___ Records to use
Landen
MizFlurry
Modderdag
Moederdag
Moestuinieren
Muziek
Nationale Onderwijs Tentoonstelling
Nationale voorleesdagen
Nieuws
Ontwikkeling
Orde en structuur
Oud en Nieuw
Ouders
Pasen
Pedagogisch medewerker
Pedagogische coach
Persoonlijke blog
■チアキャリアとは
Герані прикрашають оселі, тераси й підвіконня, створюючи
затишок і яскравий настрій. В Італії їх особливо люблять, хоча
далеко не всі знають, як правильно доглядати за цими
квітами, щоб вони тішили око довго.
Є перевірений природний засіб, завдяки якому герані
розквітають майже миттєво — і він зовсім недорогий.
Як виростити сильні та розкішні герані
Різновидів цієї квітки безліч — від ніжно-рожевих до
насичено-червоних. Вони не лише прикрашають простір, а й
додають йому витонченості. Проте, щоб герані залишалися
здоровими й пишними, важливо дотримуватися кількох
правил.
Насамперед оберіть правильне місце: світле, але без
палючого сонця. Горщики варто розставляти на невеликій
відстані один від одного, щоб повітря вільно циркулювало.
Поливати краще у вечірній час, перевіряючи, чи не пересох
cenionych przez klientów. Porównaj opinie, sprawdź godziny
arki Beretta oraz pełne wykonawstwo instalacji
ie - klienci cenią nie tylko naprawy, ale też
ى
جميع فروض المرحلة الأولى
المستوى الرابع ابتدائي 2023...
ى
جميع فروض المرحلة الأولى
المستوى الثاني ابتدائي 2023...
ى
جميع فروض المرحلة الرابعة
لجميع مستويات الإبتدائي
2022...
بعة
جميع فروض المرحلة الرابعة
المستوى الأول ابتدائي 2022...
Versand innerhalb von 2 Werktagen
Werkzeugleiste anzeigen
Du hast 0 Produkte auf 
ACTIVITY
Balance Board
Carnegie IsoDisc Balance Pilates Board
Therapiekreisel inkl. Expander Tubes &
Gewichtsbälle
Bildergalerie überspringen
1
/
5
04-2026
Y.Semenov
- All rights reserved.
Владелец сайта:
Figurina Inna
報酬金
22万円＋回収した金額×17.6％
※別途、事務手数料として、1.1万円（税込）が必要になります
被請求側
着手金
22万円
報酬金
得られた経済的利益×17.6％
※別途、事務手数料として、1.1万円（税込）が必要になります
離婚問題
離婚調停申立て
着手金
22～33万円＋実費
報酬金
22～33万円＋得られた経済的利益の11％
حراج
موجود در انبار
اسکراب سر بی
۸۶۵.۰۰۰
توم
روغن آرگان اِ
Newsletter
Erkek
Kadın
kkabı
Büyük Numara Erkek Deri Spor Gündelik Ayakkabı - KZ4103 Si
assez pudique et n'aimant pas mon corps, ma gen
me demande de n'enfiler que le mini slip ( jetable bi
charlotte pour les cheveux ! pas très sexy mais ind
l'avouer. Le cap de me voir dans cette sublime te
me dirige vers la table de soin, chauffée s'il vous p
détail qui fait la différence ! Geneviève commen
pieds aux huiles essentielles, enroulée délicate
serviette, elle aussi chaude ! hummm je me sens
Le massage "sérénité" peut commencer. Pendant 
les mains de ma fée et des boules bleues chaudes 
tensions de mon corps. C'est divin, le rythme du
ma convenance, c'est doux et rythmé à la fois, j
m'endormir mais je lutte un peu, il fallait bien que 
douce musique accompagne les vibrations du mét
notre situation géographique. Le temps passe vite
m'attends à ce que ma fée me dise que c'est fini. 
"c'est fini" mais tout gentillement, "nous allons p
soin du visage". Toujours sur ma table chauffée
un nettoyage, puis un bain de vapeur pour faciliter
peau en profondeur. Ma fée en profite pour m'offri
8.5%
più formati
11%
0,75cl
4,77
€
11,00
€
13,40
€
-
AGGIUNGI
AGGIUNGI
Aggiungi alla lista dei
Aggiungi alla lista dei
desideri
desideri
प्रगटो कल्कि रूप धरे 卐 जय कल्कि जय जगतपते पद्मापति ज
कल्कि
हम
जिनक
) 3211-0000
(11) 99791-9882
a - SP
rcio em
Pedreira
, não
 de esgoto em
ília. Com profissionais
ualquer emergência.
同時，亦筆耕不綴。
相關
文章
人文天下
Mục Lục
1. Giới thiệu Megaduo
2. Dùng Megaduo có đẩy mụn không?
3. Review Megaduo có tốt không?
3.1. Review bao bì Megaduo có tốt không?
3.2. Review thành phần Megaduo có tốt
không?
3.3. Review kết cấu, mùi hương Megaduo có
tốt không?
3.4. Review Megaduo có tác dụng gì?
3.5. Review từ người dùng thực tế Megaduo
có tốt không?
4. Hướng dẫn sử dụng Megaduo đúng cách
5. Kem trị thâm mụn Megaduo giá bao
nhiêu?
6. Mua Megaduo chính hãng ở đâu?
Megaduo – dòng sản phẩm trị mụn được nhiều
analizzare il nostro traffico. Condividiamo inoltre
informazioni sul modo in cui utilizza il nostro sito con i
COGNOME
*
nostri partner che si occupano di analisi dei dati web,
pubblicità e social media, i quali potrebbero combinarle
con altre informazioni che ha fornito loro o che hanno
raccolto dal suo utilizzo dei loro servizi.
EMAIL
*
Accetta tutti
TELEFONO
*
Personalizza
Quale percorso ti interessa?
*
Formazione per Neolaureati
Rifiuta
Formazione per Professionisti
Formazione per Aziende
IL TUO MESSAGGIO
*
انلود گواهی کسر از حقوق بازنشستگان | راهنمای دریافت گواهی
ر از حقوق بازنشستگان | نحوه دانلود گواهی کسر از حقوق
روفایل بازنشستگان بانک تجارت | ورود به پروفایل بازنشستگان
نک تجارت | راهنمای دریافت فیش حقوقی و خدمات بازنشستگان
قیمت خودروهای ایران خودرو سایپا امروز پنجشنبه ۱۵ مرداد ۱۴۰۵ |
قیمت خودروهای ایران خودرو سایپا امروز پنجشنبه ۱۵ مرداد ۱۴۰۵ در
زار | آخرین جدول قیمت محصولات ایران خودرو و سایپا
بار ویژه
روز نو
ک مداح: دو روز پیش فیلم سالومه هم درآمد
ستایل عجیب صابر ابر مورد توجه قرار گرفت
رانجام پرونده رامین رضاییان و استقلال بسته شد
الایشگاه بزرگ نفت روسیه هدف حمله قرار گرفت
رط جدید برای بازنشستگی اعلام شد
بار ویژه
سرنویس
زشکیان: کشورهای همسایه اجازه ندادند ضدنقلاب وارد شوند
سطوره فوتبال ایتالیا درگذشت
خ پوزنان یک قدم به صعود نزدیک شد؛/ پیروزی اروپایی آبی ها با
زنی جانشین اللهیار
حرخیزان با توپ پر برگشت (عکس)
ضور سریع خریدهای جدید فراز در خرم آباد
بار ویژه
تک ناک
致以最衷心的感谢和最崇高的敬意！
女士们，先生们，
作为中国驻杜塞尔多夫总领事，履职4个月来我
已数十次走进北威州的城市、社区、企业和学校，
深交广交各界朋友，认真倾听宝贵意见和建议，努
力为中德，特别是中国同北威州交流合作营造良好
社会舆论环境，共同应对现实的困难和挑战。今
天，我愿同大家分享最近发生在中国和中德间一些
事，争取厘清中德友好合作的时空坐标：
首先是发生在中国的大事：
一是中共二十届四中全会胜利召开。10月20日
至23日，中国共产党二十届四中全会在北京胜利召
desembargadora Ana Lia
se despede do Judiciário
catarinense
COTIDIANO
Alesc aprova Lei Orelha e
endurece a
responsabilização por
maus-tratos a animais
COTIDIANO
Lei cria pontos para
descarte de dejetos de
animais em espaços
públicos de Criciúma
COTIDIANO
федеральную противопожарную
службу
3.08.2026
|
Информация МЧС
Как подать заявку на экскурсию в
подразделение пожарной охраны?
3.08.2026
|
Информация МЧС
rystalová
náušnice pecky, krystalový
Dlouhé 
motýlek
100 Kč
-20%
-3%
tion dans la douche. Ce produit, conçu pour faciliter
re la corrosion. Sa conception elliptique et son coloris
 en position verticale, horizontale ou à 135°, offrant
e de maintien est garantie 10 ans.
______
=== What is required ===
Write out exactly the lines above from the line with "Versand innerhalb von 2 Werktagen" through the line with "tensions de mon", both of them included, and leave out all other lines.

=== Response area ===
Versand innerhalb von 2 Werktagen
Werkzeugleiste anzeigen
Du hast 0 Produkte auf 
ACTIVITY
Balance Board
Carnegie IsoDisc Balance Pilates Board
Therapiekreisel inkl. Expander Tubes &
Gewichtsbälle
Bildergalerie überspringen
1
/
5
04-2026
Y.Semenov
- All rights reserved.
Владелец сайта:
Figurina Inna
報酬金
22万円＋回収した金額×17.6％
※別途、事務手数料として、1.1万円（税込）が必要になります
被請求側
着手金
22万円
報酬金
得られた経済的利益×17.6％
※別途、事務手数料として、1.1万円（税込）が必要になります
離婚問題
離婚調停申立て
着手金
22～33万円＋実費
報酬金
22～33万円＋得られた経済的利益の11％
حراج
موجود در انبار
اسکراب سر بی
۸۶۵.۰۰۰
توم
روغن آرگان اِ
Newsletter
Erkek
Kadın
kkabı
Büyük Numara Erkek Deri Spor Gündelik Ayakkabı - KZ4103 Si
assez pudique et n'aimant pas mon corps, ma gen
me demande de n'enfiler que le mini slip ( jetable bi
charlotte pour les cheveux ! pas très sexy mais ind
l'avouer. Le cap de me voir dans cette sublime te
me dirige vers la table de soin, chauffée s'il vous p
détail qui fait la différence ! Geneviève commen
pieds aux huiles essentielles, enroulée délicate
serviette, elle aussi chaude ! hummm je me sens
Le massage "sérénité" peut commencer. Pendant 
les mains de ma fée et des boules bleues chaudes 
tensions de mon corps. C'est divin, le rythme du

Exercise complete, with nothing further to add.